A batch of Hillaryland moves over the past few weeks suggests a nervous- Nellie president wannabe rather than a confident Democratic front-runner. She hired a lefty blogger and cozied up to anti-war activists by pledging to desert pal Sen. Joe Lieberman (D-Conn.) if he loses a primary over Iraq and runs as an independent.Apparently, she's nervous because of a recent poll that showed John Edwards ahead in Iowa.
To boot, hubby Bill Clinton went out to court activists in the first-test states of Iowa and New Hampshire by vowing that his wife supports their favored positions.
The most bizarre move was having her pollster, Mark Penn, and longtime Clintonite James Carville write a defensive-sounding Washington Post weekend op-ed piece insisting “she can win” in 2008.
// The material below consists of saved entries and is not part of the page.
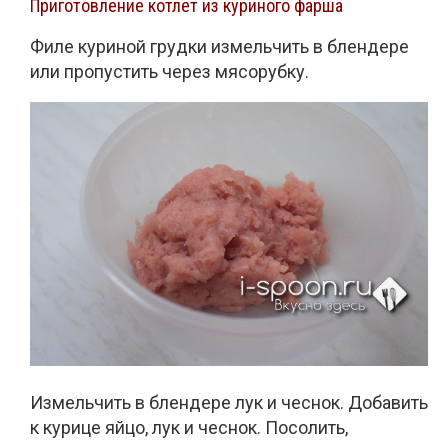
Приготовление котлет из куриного фарша
Филе куриной грудки измельчить в блендере
или пропустить через мясорубку.
Измельчить в блендере лук и чеснок. Добавить
к курице яйцо, лук и чеснок. Посолить,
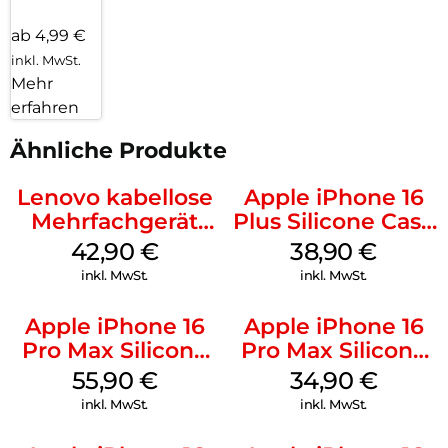
ab 4,99 €
inkl. MwSt.
Mehr
erfahren
Ähnliche Produkte
Lenovo kabellose
Apple iPhone 16
Mehrfachgerät
Plus Silicone Case
Luna Grey
MagSafe Denim
42,90
€
38,90
€
inkl. MwSt.
inkl. MwSt.
Apple iPhone 16
Apple iPhone 16
Pro Max Silicone
Pro Max Silicone
Case MagSafe
Case MagSafe
55,90
€
34,90
€
Stone Gray
Denim
inkl. MwSt.
inkl. MwSt.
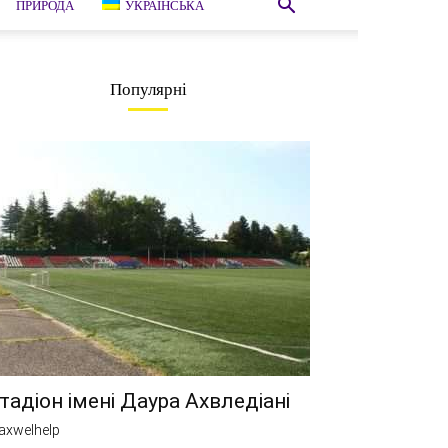
ПРИРОДА
УКРАЇНСЬКА
Популярні
тадіон імені Даура Ахвледіані
axwelhelp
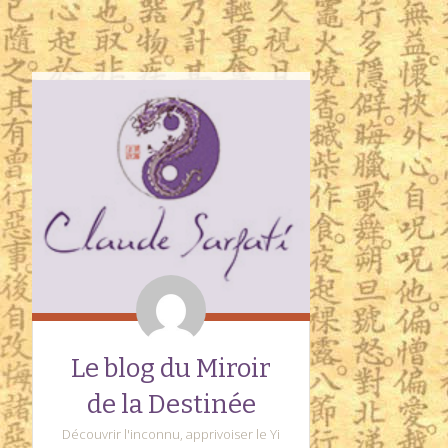
Le blog du Miroir
de la Destinée
Découvrir l'inconnu, apprivoiser le Yi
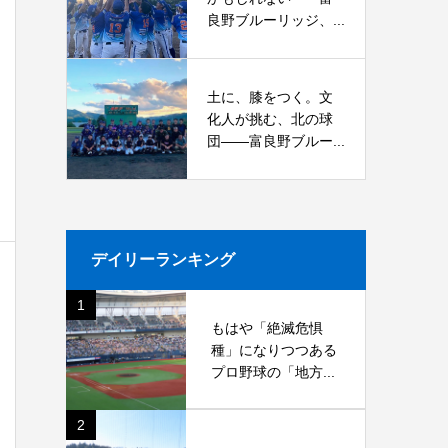
良野ブルーリッジ、...
土に、膝をつく。文
化人が挑む、北の球
団――富良野ブルー...
デイリーランキング
1
もはや「絶滅危惧
種」になりつつある
プロ野球の「地方...
2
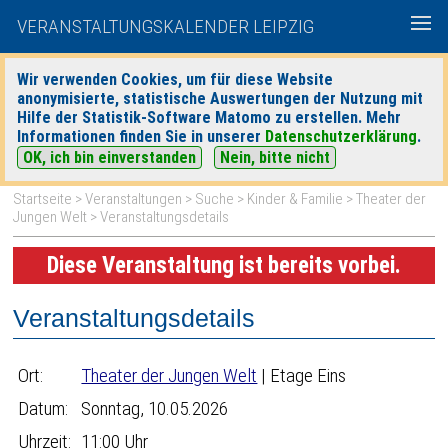
VERANSTALTUNGSKALENDER LEIPZIG
Wir verwenden Cookies, um für diese Website
anonymisierte, statistische Auswertungen der Nutzung mit
|
|
Hilfe der Statistik-Software Matomo zu erstellen. Mehr
heute
morgen
Detaillierte Suche
Informationen finden Sie in unserer
Datenschutzerklärung
.
OK, ich bin einverstanden
Nein, bitte nicht
Startseite
>
Veranstaltungen
>
Suche
>
Kinder & Familie
>
Theater der
Jungen Welt
> Veranstaltungsdetails
Diese Veranstaltung ist bereits vorbei.
Veranstaltungsdetails
Ort:
Theater der Jungen Welt
| Etage Eins
Datum:
Sonntag, 10.05.2026
Uhrzeit:
11:00 Uhr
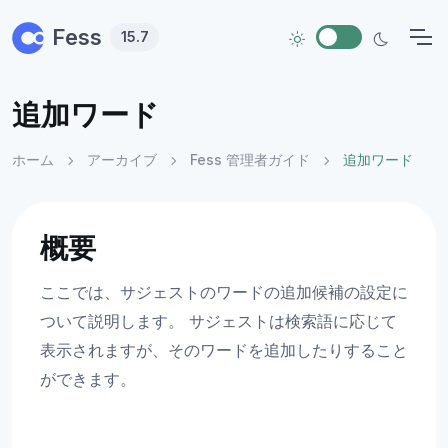
Skip to main content
Fess
15.7
追加ワード
ホーム
アーカイブ
Fess 管理者ガイド
追加ワード
概要
ここでは、サジェストのワードの追加候補の設定に
ついて説明します。 サジェストは検索語に応じて
表示されますが、そのワードを追加したりすること
ができます。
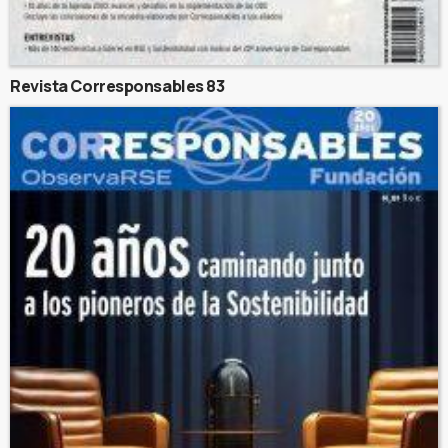
Revista Corresponsables 83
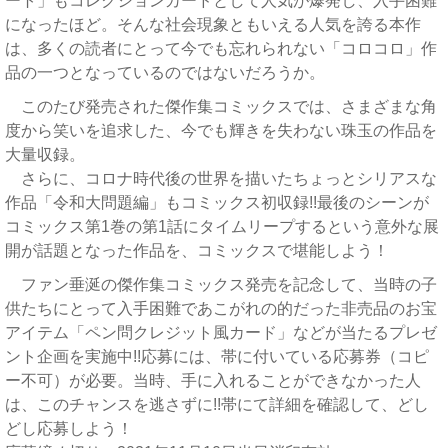
ート」もコレクションカードとして人気が爆発し、入手困難
になったほど。そんな社会現象ともいえる人気を誇る本作
は、多くの読者にとって今でも忘れられない「コロコロ」作
品の一つとなっているのではないだろうか。
このたび発売された傑作集コミックスでは、さまざまな角
度から笑いを追求した、今でも輝きを失わない珠玉の作品を
大量収録。
さらに、コロナ時代後の世界を描いたちょっとシリアスな
作品「令和大問題編」もコミックス初収録!!最後のシーンが
コミックス第1巻の第1話にタイムリープするという意外な展
開が話題となった作品を、コミックスで堪能しよう！
ファン垂涎の傑作集コミックス発売を記念して、当時の子
供たちにとって入手困難であこがれの的だった非売品のお宝
アイテム「ペン問クレジット風カード」などが当たるプレゼ
ント企画を実施中!!応募には、帯に付いている応募券（コピ
ー不可）が必要。当時、手に入れることができなかった人
は、このチャンスを逃さずに!!帯にて詳細を確認して、どし
どし応募しよう！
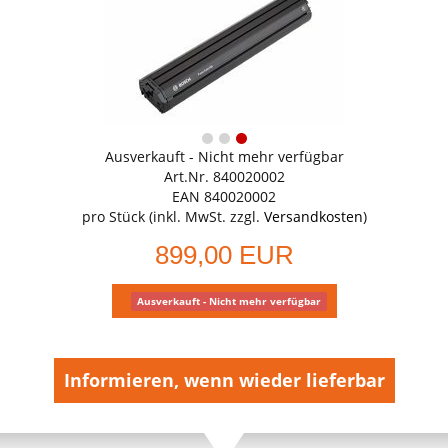
Ausverkauft - Nicht mehr verfügbar
Art.Nr. 840020002
EAN 840020002
pro Stück (inkl. MwSt. zzgl.
Versandkosten
)
899,00 EUR
Ausverkauft - Nicht mehr verfügbar
Informieren, wenn wieder lieferbar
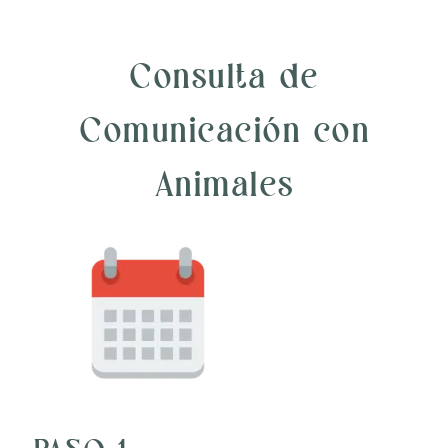
Consulta de
Comunicación con
Animales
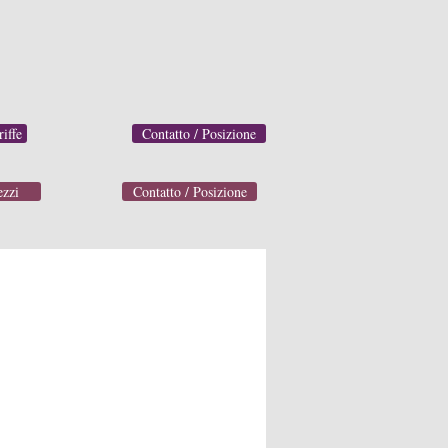
riffe
Contatto / Posizione
ezzi
Contatto / Posizione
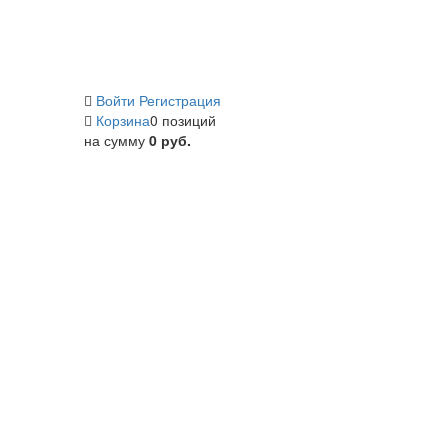
Войти
Регистрация
Корзина
0 позиций
на сумму
0 руб.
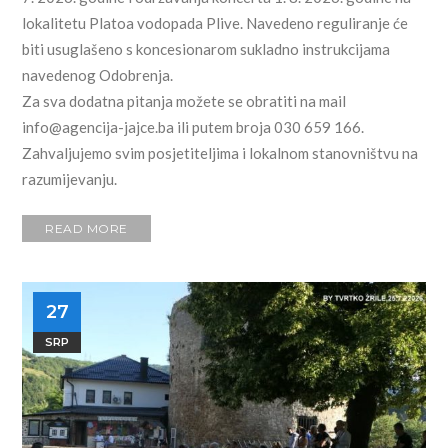
lokalitetu Platoa vodopada Plive. Navedeno reguliranje će
biti usuglašeno s koncesionarom sukladno instrukcijama
navedenog Odobrenja.
Za sva dodatna pitanja možete se obratiti na mail
info@agencija-jajce.ba
ili putem broja 030 659 166.
Zahvaljujemo svim posjetiteljima i lokalnom stanovništvu na
razumijevanju.
READ MORE
27
SRP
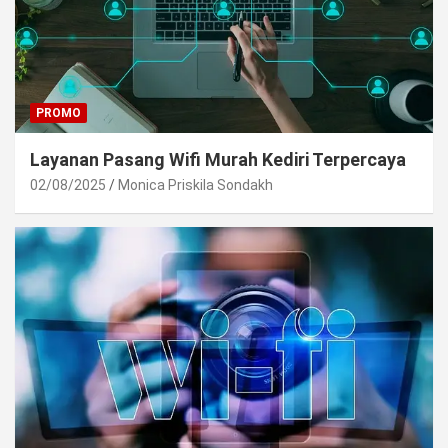
PROMO
Layanan Pasang Wifi Murah Kediri Terpercaya
02/08/2025
Monica Priskila Sondakh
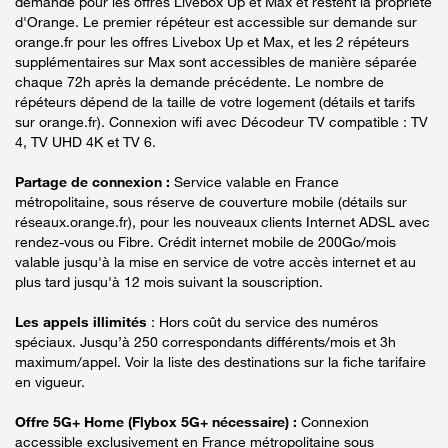
demande pour les offres Livebox Up et Max et restent la propriété
d'Orange. Le premier répéteur est accessible sur demande sur
orange.fr pour les offres Livebox Up et Max, et les 2 répéteurs
supplémentaires sur Max sont accessibles de manière séparée
chaque 72h après la demande précédente. Le nombre de
répéteurs dépend de la taille de votre logement (détails et tarifs
sur orange.fr). Connexion wifi avec Décodeur TV compatible : TV
4, TV UHD 4K et TV 6.
Partage de connexion :
Service valable en France
métropolitaine, sous réserve de couverture mobile (détails sur
réseaux.orange.fr), pour les nouveaux clients Internet ADSL avec
rendez-vous ou Fibre. Crédit internet mobile de 200Go/mois
valable jusqu'à la mise en service de votre accès internet et au
plus tard jusqu'à 12 mois suivant la souscription.
Les appels illimités
: Hors coût du service des numéros
spéciaux. Jusqu’à 250 correspondants différents/mois et 3h
maximum/appel. Voir la liste des destinations sur la fiche tarifaire
en vigueur.
Offre 5G+ Home (Flybox 5G+ nécessaire) :
Connexion
accessible exclusivement en France métropolitaine sous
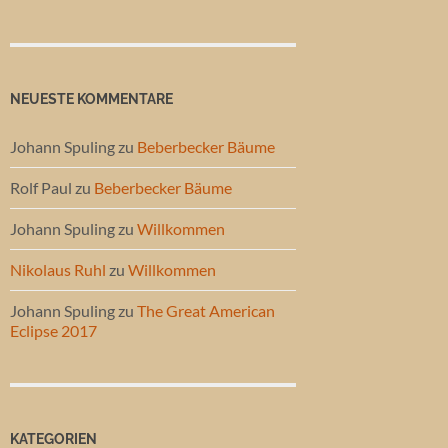
NEUESTE KOMMENTARE
Johann Spuling
zu
Beberbecker Bäume
Rolf Paul
zu
Beberbecker Bäume
Johann Spuling
zu
Willkommen
Nikolaus Ruhl
zu
Willkommen
Johann Spuling
zu
The Great American
Eclipse 2017
KATEGORIEN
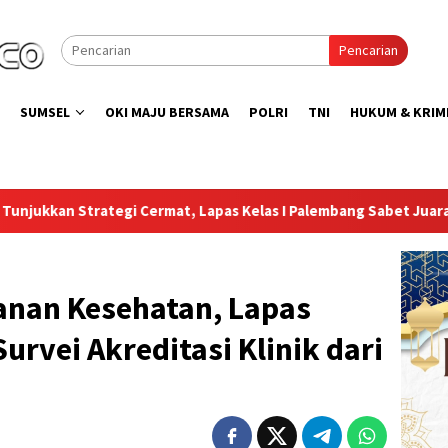
Pencarian
SUMSEL
OKI MAJU BERSAMA
POLRI
TNI
HUKUM & KRIM
, Lapas Kelas I Palembang Sabet Juara 2 dan 3 Lomba Catur An
anan Kesehatan, Lapas
urvei Akreditasi Klinik dari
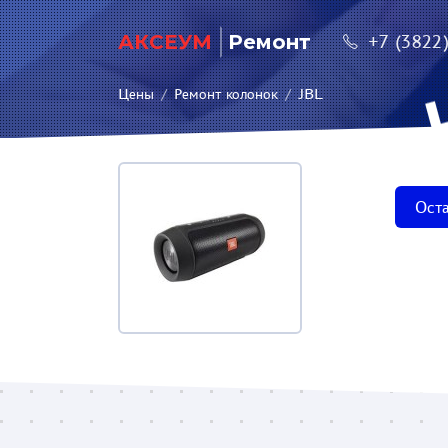
АКСЕУМ
Ремонт
+7 (3822
Цены
/
Ремонт колонок
/
JBL
Оста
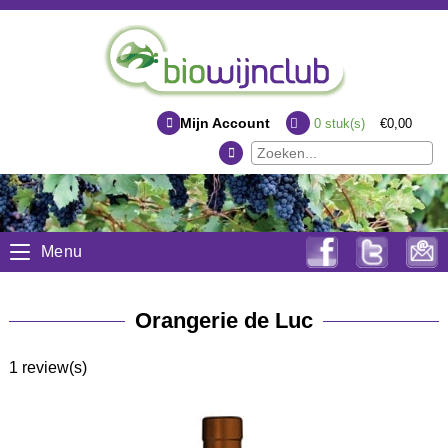
Mijn Account
0
stuk(s)
€0,00
Menu
Orangerie de Luc
1 review(s)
The minute Hillaryland feels a need to insist that she can win, her partisans have admitted it’s a debatable - and weak - point for the candidate, who’s supposed to have a lock on the nomination.
If this nervousness continues, expect for her to make some more moves to the left. Of course, the one thing that is the biggest barrier to her getting leftist support is that she won't call for a pullout from Iraq. She'll have to either change her position or move further left on other issues and hope that that will balance it out among other voters. I doubt that it will. For those who feel passionately that we need to come out of the war as soon as possible, a moderated position trying to find some middle ground isn't going to hack it. The big question is whether there are enough of those voters to outweigh her name-recognition and popularity among Democratic primary voters. There are many, even in the Democratic party, who don't like her positions and her propensity for carefully choosing her positions according to what she thinks will help her. They're not all that impressed with her status as former First Lady who was cheated on by that lovable cad, Bill. And once you get past that, what does she have going for her among Democrats? If they don't like her stand on the war, does she have all that much more to attract Democratic voters? It used to be she had that air of inevitability, but they might look for more in their hopes to take back the White House.
With open nominations on each side, it's going to be a bumpy, but fun ride.